Heightened Diligence

The environment during COVID-19 is creating increased due diligence streams. In the second quarter, there was tremendous uncertainty surrounding Paycheck Protection Program (PPP) loans; their impact on M&A transactions was a large unknown. Would the loan be forgivable? And if not, should the acquirer assume the loan? The Small Business Administration and other government institutions had no answers to these questions, yet the lessons learned in the Great Recession taught Congress that the first priority is to get the money out as quickly as possible and figure out the regulatory environment and fraud risks later.

We now know that the most common treatment for PPP loans places the onus of forgiveness on the seller. Other trends we have seen are increased scrutiny of unfunded pension liabilities, WIP profit fade/gain trends and other financial instruments that could be negatively impacted by an economic downturn.

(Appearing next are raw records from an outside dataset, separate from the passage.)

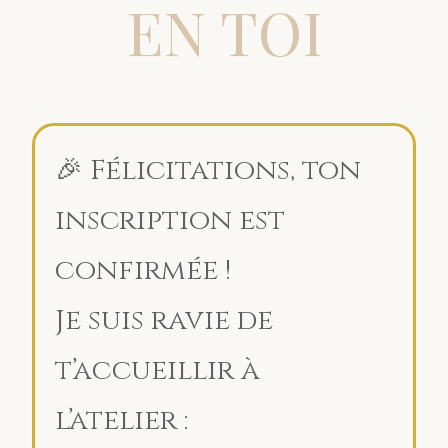
EN TOI
🎉 Félicitations, ton
inscription est
confirmée !
Je suis ravie de
t’accueillir à
l’atelier :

So Where Are the Bargains?

Both buyers and sellers are now wondering just what the current market and economic volatility means for valuations. Surprisingly, the answer is not much. With companies working through robust backlogs, both buyers and sellers are still experiencing attractive financial performance on existing jobs. At the other end of the spectrum, opportunistic buyers anticipating a downturn in valuation multiples have been disappointed as sellers have not yet conceded a willingness to trade for less. Of course, this may change as project backlogs are expected to soften in the coming months, possibly all the way into 2022.

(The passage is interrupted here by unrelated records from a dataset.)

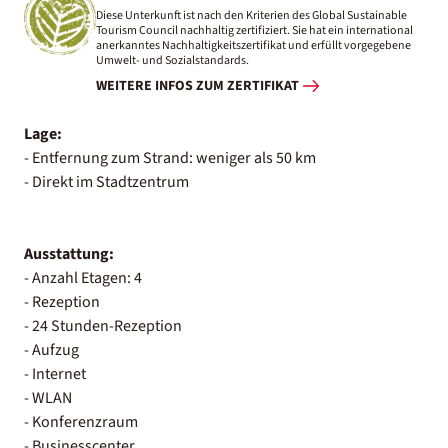
Diese Unterkunft ist nach den Kriterien des Global Sustainable
Tourism Council nachhaltig zertifiziert. Sie hat ein international
anerkanntes Nachhaltigkeitszertifikat und erfüllt vorgegebene
Umwelt- und Sozialstandards.
WEITERE INFOS ZUM ZERTIFIKAT
Lage:
- Entfernung zum Strand: weniger als 50 km
- Direkt im Stadtzentrum
Ausstattung:
- Anzahl Etagen: 4
- Rezeption
- 24 Stunden-Rezeption
- Aufzug
- Internet
- WLAN
- Konferenzraum
- Businesscenter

In December 2019, for example, mechanical, electrical and plumbing (MEP) public comparable companies were trading at 7.3x enterprise value forward EBITDA. This multiple dipped to 5.6x enterprise value in March 2020, but as of October 2020, these multiples were largely unchanged at 7.5x. In fact, for E&C as a whole (both domestic and international public companies), this multiple increased from 6.4x in December 2019 to 7.1x in October 2020 (Exhibit 1).

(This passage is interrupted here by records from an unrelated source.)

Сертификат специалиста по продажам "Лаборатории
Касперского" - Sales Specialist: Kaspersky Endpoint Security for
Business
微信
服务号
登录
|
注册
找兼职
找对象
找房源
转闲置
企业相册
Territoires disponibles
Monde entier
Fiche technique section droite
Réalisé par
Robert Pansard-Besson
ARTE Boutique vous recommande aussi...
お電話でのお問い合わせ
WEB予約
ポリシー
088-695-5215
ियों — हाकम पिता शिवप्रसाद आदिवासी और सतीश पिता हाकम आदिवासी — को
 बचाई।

Exhibit 1. Enterprise Value / 1-Yr Forecast EBITDA

Source: CapitalIQ

Our Crystal Ball

As we close out 2020 and move into the new year, FMI expects these M&A trends to either continue or begin to take shape:

  • Based on conversations with contractor management teams, we expect an increase in deal activity in 2021 versus 2020, particularly due to the lost quarter that happened in early 2020, when M&A transactions were on hold.„
  • We also expect to see deal announcements in mechanical and electrical trades, where there continues to exist robust interest from large private and publicly held companies.
  • „In addition, we anticipate a few announcements from industrial contractors with heavy exposure to oil and gas seeking to diversify into other end markets such as food and beverage and pharmaceutical.„
  • We expect continued bullishness on the proposed infrastructure and pandemic rescue package to spur deal activity in the heavy civil and highway segments (although this will be offset by diminished state and municipal budgets).„
  • On the bear side, we expect M&A activity among commercial contractors with exposure to retail, office, hospitality, transportation, amusement and multifamily to be dormant.„
  • In addition, while we expect there will be interest from large general contractors to acquire attractive targets, we expect valuation to remain a hurdle for closings. For example, we’re seeing a number of buyers that want to acquire contractors that service data centers, pharmaceuticals, warehousing and distribution. The question is, why will sellers be willing to trade when they are amid record-setting demand.

All in all, the M&A market for construction is faring better than we anticipated at the outset of the pandemic. We hope that vaccines and treatments continue to show positive progress through clinical trials and that at least one outcome of the election will be less uncertainty, which always bodes well for both the economy and demand for new construction.